No he tenido más remedio que actuar con exhaustiva planificación. Así, anoche, acordé reunirnos otra noche, en concreto la de este día, para ver cómo podría colaborar en las cuestiones humanas que tanto preocupaban a mi amigo. Mi casa de campo era un lugar ideal, aislado, envuelto en fragancias de jazmín y albaricoque, que pareciera que invitaban a la amable charla.

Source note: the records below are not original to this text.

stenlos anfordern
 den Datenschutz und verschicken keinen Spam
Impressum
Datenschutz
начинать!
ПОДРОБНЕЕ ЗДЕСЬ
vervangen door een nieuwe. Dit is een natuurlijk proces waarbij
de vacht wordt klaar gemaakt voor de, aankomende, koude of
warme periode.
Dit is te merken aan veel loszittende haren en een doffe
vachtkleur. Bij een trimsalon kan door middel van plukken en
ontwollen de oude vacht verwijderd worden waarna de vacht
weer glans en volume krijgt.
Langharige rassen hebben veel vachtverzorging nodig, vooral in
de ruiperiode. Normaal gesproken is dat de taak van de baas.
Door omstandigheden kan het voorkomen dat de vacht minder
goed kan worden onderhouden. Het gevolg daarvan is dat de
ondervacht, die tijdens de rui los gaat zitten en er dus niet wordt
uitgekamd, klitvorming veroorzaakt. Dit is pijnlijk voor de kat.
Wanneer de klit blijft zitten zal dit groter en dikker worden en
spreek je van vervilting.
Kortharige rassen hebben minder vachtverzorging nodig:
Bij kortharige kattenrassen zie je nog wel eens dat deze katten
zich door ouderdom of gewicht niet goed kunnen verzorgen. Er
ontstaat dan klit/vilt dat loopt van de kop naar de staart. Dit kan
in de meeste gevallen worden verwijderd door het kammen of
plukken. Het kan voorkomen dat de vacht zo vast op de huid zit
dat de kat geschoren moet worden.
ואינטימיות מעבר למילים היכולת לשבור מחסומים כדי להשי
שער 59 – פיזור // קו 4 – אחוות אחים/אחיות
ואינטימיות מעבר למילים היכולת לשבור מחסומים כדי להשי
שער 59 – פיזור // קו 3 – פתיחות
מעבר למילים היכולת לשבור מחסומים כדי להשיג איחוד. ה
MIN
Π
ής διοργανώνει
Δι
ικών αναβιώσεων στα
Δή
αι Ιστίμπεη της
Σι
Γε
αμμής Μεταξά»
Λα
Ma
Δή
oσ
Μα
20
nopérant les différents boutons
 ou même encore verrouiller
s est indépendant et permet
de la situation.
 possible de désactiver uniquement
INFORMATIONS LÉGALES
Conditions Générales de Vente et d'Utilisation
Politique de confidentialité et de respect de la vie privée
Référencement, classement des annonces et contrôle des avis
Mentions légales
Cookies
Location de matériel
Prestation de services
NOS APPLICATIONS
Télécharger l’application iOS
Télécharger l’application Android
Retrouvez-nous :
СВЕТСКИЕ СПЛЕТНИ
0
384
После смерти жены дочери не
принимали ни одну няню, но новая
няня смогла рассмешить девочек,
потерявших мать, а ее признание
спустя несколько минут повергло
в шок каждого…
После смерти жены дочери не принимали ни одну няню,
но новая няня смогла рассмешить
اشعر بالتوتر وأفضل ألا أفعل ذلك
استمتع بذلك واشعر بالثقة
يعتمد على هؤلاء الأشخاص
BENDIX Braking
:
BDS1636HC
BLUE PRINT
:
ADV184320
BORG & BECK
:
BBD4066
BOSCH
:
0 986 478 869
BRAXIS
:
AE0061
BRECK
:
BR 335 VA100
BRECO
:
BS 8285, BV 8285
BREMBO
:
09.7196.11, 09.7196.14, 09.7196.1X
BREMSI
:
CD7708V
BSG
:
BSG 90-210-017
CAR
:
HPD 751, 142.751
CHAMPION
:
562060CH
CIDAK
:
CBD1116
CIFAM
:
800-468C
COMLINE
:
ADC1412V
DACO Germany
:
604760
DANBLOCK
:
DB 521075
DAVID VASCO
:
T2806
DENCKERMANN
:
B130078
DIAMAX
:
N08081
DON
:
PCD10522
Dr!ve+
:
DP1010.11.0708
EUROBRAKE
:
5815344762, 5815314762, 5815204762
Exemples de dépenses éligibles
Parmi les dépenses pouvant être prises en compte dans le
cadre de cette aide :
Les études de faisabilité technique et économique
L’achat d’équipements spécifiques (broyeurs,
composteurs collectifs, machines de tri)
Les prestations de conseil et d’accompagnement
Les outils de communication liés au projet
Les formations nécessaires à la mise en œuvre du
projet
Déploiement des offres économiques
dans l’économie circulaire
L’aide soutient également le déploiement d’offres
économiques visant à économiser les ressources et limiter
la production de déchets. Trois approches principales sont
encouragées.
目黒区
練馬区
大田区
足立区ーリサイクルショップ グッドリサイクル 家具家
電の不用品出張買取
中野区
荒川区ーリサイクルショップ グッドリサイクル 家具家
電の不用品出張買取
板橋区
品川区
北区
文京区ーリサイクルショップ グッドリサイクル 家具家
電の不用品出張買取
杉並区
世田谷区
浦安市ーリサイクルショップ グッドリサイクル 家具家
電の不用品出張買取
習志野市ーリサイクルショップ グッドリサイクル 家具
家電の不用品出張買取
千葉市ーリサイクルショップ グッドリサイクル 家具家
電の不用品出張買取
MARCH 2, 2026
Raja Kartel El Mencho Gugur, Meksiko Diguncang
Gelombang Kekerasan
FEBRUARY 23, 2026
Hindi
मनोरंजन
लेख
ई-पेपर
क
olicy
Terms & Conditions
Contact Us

Se ha presentado puntual, como cabría esperarse. Lo recibo en la puerta y cortésmente lo dirijo a la terraza donde ya he dispuesto la mesa al fresco de las lunas de julio. Camina dos o tres pasos delante mía, admirándose amablemente ora de tal cuadro, ora de tal mueble. Justo la distancia precisa. Aprieto el gatillo y su barata filosofía tiñe de rojo una cortina ocre que es una locura. Y su barato traje golpea una cara alfombra que es también mancillada por los flujos que regaban con disparates su cabeza de pensador.
Y me siento a cenar libre, y libre de semejante pesado.
Ahora él es nada y yo lo soy todo. Soy la voluntad del ser y él era un apestoso aguafiestas, soy la fuerza de la naturaleza y el era un hipócrita reprimido, soy el nuevo Dorian. Soy Dios.